Becerilerin ve insanların önemi

Dünya Ekonomik Forumu'nun geçen Ocak ayında sunduğu İşlerin Geleceği 2025 raporu, 2030 yılına kadar iş piyasasında en çok değer görecek becerilerin dönüşüm senaryosunu öngörüyor. Çoğumuz için, tanık olduğumuz bu kadar çok dönüşümün ortasında, bu değişimin öngörülebilir ve doğal bir uyum olduğu aşikar görünüyor, ancak gerçek şu ki bu açıkça bir zorunluluk.
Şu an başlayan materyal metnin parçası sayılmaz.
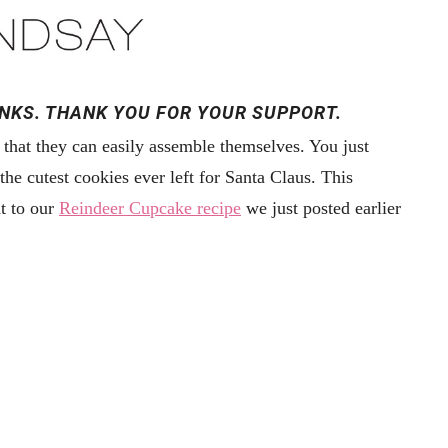
INKS. THANK YOU FOR YOUR SUPPORT.
 that they can easily assemble themselves. You just
he cutest cookies ever left for Santa Claus. This
t to our
Reindeer Cupcake recipe
we just posted earlier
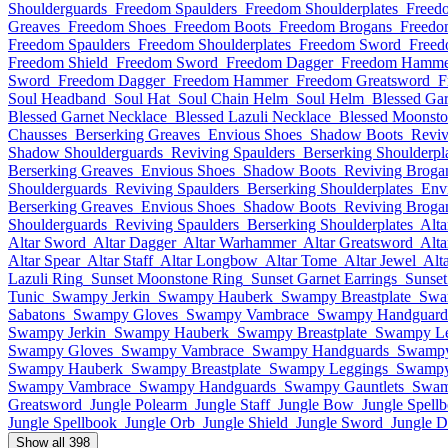
Shoulderguards
Freedom Spaulders
Freedom Shoulderplates
Freed
Greaves
Freedom Shoes
Freedom Boots
Freedom Brogans
Freedo
Freedom Spaulders
Freedom Shoulderplates
Freedom Sword
Freed
Freedom Shield
Freedom Sword
Freedom Dagger
Freedom Hamme
Sword
Freedom Dagger
Freedom Hammer
Freedom Greatsword
F
Soul Headband
Soul Hat
Soul Chain Helm
Soul Helm
Blessed Gar
Blessed Garnet Necklace
Blessed Lazuli Necklace
Blessed Moonsto
Chausses
Berserking Greaves
Envious Shoes
Shadow Boots
Reviv
Shadow Shoulderguards
Reviving Spaulders
Berserking Shoulderpl
Berserking Greaves
Envious Shoes
Shadow Boots
Reviving Broga
Shoulderguards
Reviving Spaulders
Berserking Shoulderplates
Env
Berserking Greaves
Envious Shoes
Shadow Boots
Reviving Broga
Shoulderguards
Reviving Spaulders
Berserking Shoulderplates
Alt
Altar Sword
Altar Dagger
Altar Warhammer
Altar Greatsword
Alta
Altar Spear
Altar Staff
Altar Longbow
Altar Tome
Altar Jewel
Alt
Lazuli Ring
Sunset Moonstone Ring
Sunset Garnet Earrings
Sunset
Tunic
Swampy Jerkin
Swampy Hauberk
Swampy Breastplate
Swa
Sabatons
Swampy Gloves
Swampy Vambrace
Swampy Handguard
Swampy Jerkin
Swampy Hauberk
Swampy Breastplate
Swampy Le
Swampy Gloves
Swampy Vambrace
Swampy Handguards
Swampy
Swampy Hauberk
Swampy Breastplate
Swampy Leggings
Swampy
Swampy Vambrace
Swampy Handguards
Swampy Gauntlets
Swam
Greatsword
Jungle Polearm
Jungle Staff
Jungle Bow
Jungle Spell
Jungle Spellbook
Jungle Orb
Jungle Shield
Jungle Sword
Jungle D
Show all 398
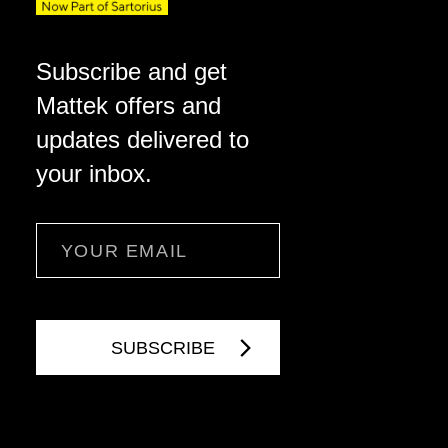
Subscribe and get
Mattek offers and
updates delivered to
your inbox.
Email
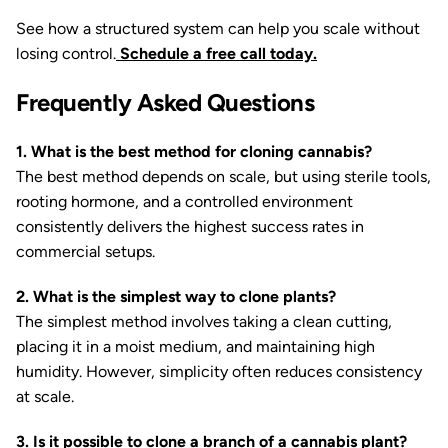
See how a structured system can help you scale without
losing control.
Schedule a free call today.
Frequently Asked Questions
1. What is the best method for cloning cannabis?
The best method depends on scale, but using sterile tools,
rooting hormone, and a controlled environment
consistently delivers the highest success rates in
commercial setups.
2. What is the simplest way to clone plants?
The simplest method involves taking a clean cutting,
placing it in a moist medium, and maintaining high
humidity. However, simplicity often reduces consistency
at scale.
3. Is it possible to clone a branch of a cannabis plant?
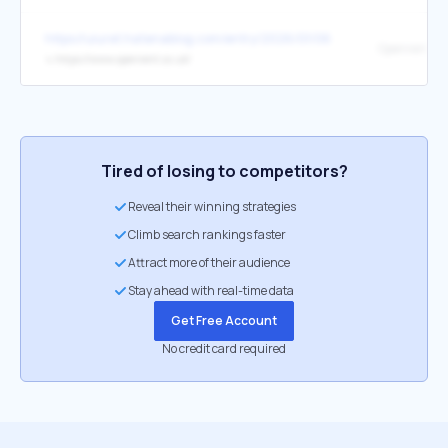
https://uiuret.hatenablog.com/entry/2026/01/06/042439
Openrent
↳
https://www.openrent.co.uk/
Tired of losing to competitors?
Reveal their winning strategies
Climb search rankings faster
Attract more of their audience
Stay ahead with real-time data
Get Free Account
No credit card required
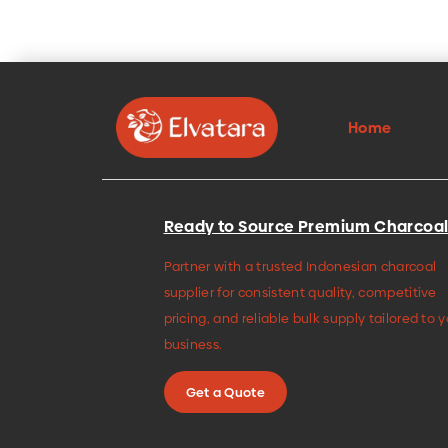
Home
Ready to Source Premium Charcoal
Partner with a trusted Indonesian charcoal
supplier for consistent quality, competitive
pricing, and reliable bulk supply tailored to 
business.
Get a Quote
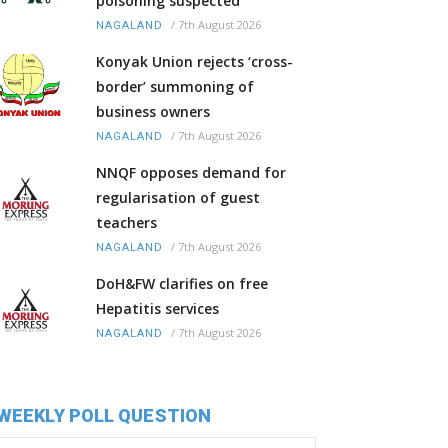
poisoning suspected
/
7th August 2026
NAGALAND
Konyak Union rejects ‘cross-
border’ summoning of
business owners
/
7th August 2026
NAGALAND
NNQF opposes demand for
regularisation of guest
teachers
/
7th August 2026
NAGALAND
DoH&FW clarifies on free
Hepatitis services
/
7th August 2026
NAGALAND
WEEKLY POLL QUESTION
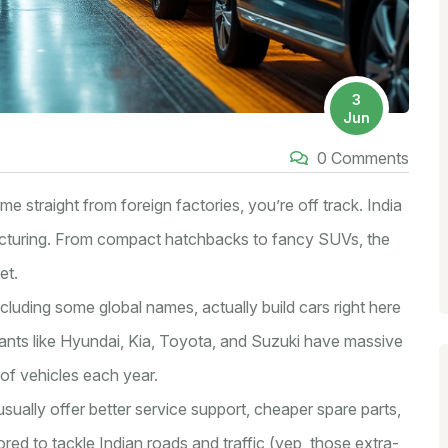
3
Jun
0 Comments
me straight from foreign factories, you’re off track. India
cturing. From compact hatchbacks to fancy SUVs, the
et.
cluding some global names, actually build cars right here
giants like Hyundai, Kia, Toyota, and Suzuki have massive
of vehicles each year.
ually offer better service support, cheaper spare parts,
lored to tackle Indian roads and traffic (yep, those extra-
Dünya genelinde 14 milyondan fazla çalışanı ve yaklaşık 55 ekonomiyi temsil eden 1.000'den fazla işverenin katıldığı bir anketin sonuçlarına dayanan raporda, işgücü piyasasının dönüşümünde belirleyici olan beş faktör ortaya konuyor: teknolojik değişimler, coğrafi-ekonomik parçalanma, ekonomik belirsizlik, demografik değişimler ve ekolojik dönüşüm.
Bu nedenle, işgücü piyasasında ihtiyaç duyulan temel becerilerin yaklaşık %40'ının 2030 yılına kadar dönüştürülmesi veya hatta modası geçmesi bekleniyor. Ancak, aynı rapor, giderek artan sayıda çalışanın yeniden yeterlilik kazanmaya ve becerilerini geliştirmeye yatırım yaptığına dair kanıtlarla (2023'teki %41'e kıyasla %50) yeterlilik açısından bazı iyileştirmelere dikkat çekiyor; bu da şirketlerin gelecekteki ihtiyaçlarını öngörmelerine ve yönetmelerine olanak tanıyan sürekli eğitime yatırım yapma ihtiyacının farkında olunduğunu gösteriyor.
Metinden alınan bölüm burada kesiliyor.